In general, compounds capable of inhibiting the growth or proliferation of a neoplasia by increasing the expression or biological activity of a microRNA (e.g., miR-22, miR-26a-1, miR-26a-2, miR-29b-2, miR-29c, miR-30e, miR-30c-1, miR-146a, miR-150, let-7a-1, let-7f-1, let-7d, miR-100, let-7a-2, miR-125b-1, let-7a-3, let-7b, miR-99a, let-7c, miR-125b-2, miR-99b, let-7e, miR-125a, let-7f-2, miR-98, let-7g, let-7i, miR-26b, miR-30c, miR-34a, miR-150, miR-195/497, miR-15a/16-1) are identified from large libraries of either natural product or synthetic (or semi-synthetic) extracts or chemical libraries according to methods known in the art. Numerous methods are also available for generating random or directed synthesis (e.g., semi-synthesis or total synthesis) of any number of chemical compounds, including, but not limited to, saccharide-, lipid-, peptide-, and nucleic acid-based compounds. Synthetic compound libraries are commercially available from Brandon Associates (Merrimack, N.H.) and Aldrich Chemical (Milwaukee, Wis.). Alternatively, libraries of natural compounds in the form of bacterial, fungal, plant, and animal extracts are commercially available from a number of sources, including Biotics (Sussex, UK), Xenova (Slough, UK), Harbor Branch Oceangraphics Institute (Ft. Pierce, Fla.), and PharmaMar, U.S.A. (Cambridge, Mass.).

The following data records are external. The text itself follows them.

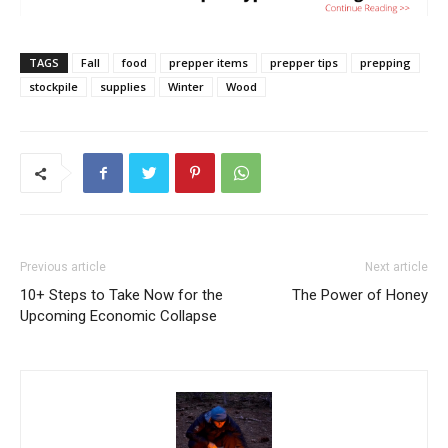
TAGS
Fall
food
prepper items
prepper tips
prepping
stockpile
supplies
Winter
Wood
Previous article
Next article
10+ Steps to Take Now for the
The Power of Honey
Upcoming Economic Collapse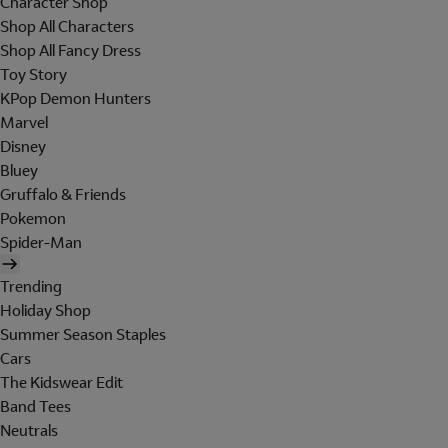
Character Shop
Shop All Characters
Shop All Fancy Dress
Toy Story
KPop Demon Hunters
Marvel
Disney
Bluey
Gruffalo & Friends
Pokemon
Spider-Man
Trending
Holiday Shop
Summer Season Staples
Cars
The Kidswear Edit
Band Tees
Neutrals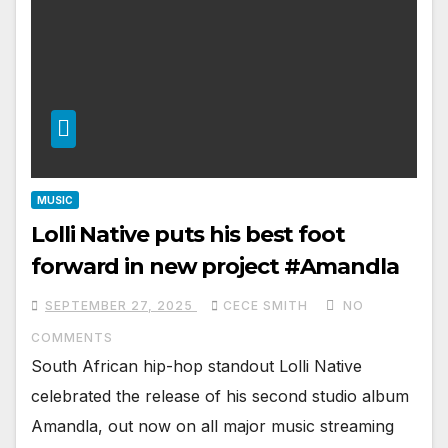
MUSIC
Lolli Native puts his best foot
forward in new project #Amandla
SEPTEMBER 27, 2025
CECE SMITH
NO
COMMENTS
South African hip-hop standout Lolli Native
celebrated the release of his second studio album
Amandla, out now on all major music streaming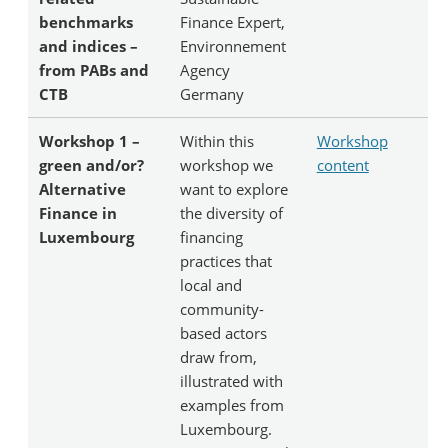
benchmarks
Finance Expert,
and indices –
Environnement
from PABs and
Agency
CTB
Germany
Workshop 1 –
Within this
Workshop
green and/or?
workshop we
content
Alternative
want to explore
Finance in
the diversity of
Luxembourg
financing
practices that
local and
community-
based actors
draw from,
illustrated with
examples from
Luxembourg.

In one embodiment, test compounds of the invention are present in any combinatorial library known in the art, including: biological libraries; peptide libraries (libraries of molecules having the functionalities of peptides, but with a novel, non-peptide backbone which are resistant to enzymatic degradation but which nevertheless remain bioactive; see, e.g., Zuckermann, R. N. et al., J. Med. Chem. 37:2678-85, 1994); spatially addressable parallel solid phase or solution phase libraries; synthetic library methods requiring deconvolution; the ‘one-bead one-compound’ library method; and synthetic library methods using affinity chromatography selection. The biological library and peptoid library approaches are limited to peptide libraries, while the other four approaches are applicable to peptide, non-peptide oligomer or small molecule libraries of compounds (Lam, Anticancer Drug Des. 12:145, 1997).

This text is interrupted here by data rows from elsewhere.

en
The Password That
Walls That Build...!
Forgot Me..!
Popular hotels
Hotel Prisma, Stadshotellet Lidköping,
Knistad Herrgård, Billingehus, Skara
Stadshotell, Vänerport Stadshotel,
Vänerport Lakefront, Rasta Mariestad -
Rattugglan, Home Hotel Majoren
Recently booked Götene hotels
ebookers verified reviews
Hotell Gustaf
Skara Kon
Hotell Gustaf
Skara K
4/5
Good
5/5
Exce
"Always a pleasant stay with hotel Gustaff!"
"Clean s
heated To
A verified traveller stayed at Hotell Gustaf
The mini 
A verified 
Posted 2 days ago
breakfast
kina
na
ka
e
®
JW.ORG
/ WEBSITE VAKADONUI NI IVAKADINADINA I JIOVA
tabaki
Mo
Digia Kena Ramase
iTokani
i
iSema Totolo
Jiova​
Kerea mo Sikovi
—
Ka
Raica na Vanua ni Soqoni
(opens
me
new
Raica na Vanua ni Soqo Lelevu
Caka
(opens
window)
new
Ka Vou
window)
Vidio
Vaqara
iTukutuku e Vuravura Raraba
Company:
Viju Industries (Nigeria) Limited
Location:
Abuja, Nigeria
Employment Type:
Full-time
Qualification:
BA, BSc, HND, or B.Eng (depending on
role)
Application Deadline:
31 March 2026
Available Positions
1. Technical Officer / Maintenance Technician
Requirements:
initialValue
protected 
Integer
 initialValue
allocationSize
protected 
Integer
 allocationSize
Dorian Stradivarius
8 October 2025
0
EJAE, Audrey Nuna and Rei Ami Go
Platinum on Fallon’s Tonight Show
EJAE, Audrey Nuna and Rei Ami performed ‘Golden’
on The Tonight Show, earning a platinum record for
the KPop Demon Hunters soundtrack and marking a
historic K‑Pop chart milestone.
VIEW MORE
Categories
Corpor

Examples of methods for the synthesis of molecular libraries can be found in the art, for example in: DeWitt et al., Proc. Natl. Acad. Sci. U.S.A. 90:6909, 1993; Erb et al., Proc. Natl. Acad. Sci. USA 91:11422, 1994; Zuckermann et al., J. Med. Chem. 37:2678, 1994; Cho et al., Science 261:1303, 1993; Carrell et al., Angew. Chem. Int. Ed. Engl. 33:2059, 1994; Carell et al., Angew. Chem. Int. Ed. Engl. 33:2061, 1994; and Gallop et al., J. Med. Chem. 37:1233, 1994.
Libraries of compounds may be presented in solution (e.g., Houghten, Biotechniques 13:412-421, 1992), or on beads (Lam, Nature 354:82-84, 1991), chips (Fodor, Nature 364:555-556, 1993), bacteria (Ladner, U.S. Pat. No. 5,223,409), spores (Ladner U.S. Pat. No. 5,223,409), plasmids (Cull et al., Proc Natl Acad Sci USA 89:1865-1869, 1992) or on phage (Scott and Smith, Science 249:386-390, 1990; Devlin, Science 249:404-406, 1990; Cwirla et al. Proc. Natl. Acad. Sci. 87:6378-6382, 1990; Felici, J. Mol. Biol. 222:301-310, 1991; Ladner supra.).

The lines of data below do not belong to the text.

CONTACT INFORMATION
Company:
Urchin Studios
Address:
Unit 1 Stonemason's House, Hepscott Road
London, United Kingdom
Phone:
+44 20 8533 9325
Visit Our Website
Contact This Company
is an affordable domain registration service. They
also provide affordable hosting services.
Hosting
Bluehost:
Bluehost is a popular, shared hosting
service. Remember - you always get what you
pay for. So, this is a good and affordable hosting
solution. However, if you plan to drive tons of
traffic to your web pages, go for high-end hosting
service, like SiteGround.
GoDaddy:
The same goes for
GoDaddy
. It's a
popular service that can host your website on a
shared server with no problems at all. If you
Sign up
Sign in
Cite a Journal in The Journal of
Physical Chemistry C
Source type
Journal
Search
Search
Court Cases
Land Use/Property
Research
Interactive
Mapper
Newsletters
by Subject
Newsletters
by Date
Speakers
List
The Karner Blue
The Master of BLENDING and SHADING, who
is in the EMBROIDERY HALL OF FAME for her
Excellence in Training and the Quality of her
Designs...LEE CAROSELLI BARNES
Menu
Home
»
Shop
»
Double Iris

In addition, those skilled in the art of drug discovery and development readily understand that methods for dereplication (e.g., taxonomic dereplication, biological dereplication, and chemical dereplication, or any combination thereof) or the elimination of replicates or repeats of materials already known for their anti-neoplastic activity should be employed whenever possible.
In an embodiment of the invention, a high thoroughput approach can be used to screen different chemicals for their potency to enhance the activity of miR-22, miR-26a-1, miR-26a-2, miR-29b-2, miR-29c, miR-30e, miR-30c-1, miR-146a, miR-150, let-7a-1, let-7f-1, let-7d, miR-100, let-7a-2, miR-125b-1, let-7a-3, let-7b, miR-99a, let-7c, miR-125b-2, miR-99b, let-7e, miR-125a, let-7f-2, miR-98, let-7g, let-7i, miR-26b, miR-30c, miR-34a, miR-150, miR-195/497, or miR-15a/16-1.
Those skilled in the field of drug discovery and development will understand that the precise source of a compound or test extract is not critical to the screening procedure(s) of the invention. Accordingly, virtually any number of chemical extracts or compounds can be screened using the methods described herein. Examples of such extracts or compounds include, but are not limited to, plant-, fungal-, prokaryotic- or animal-based extracts, fermentation broths, and synthetic compounds, as well as modification of existing compounds.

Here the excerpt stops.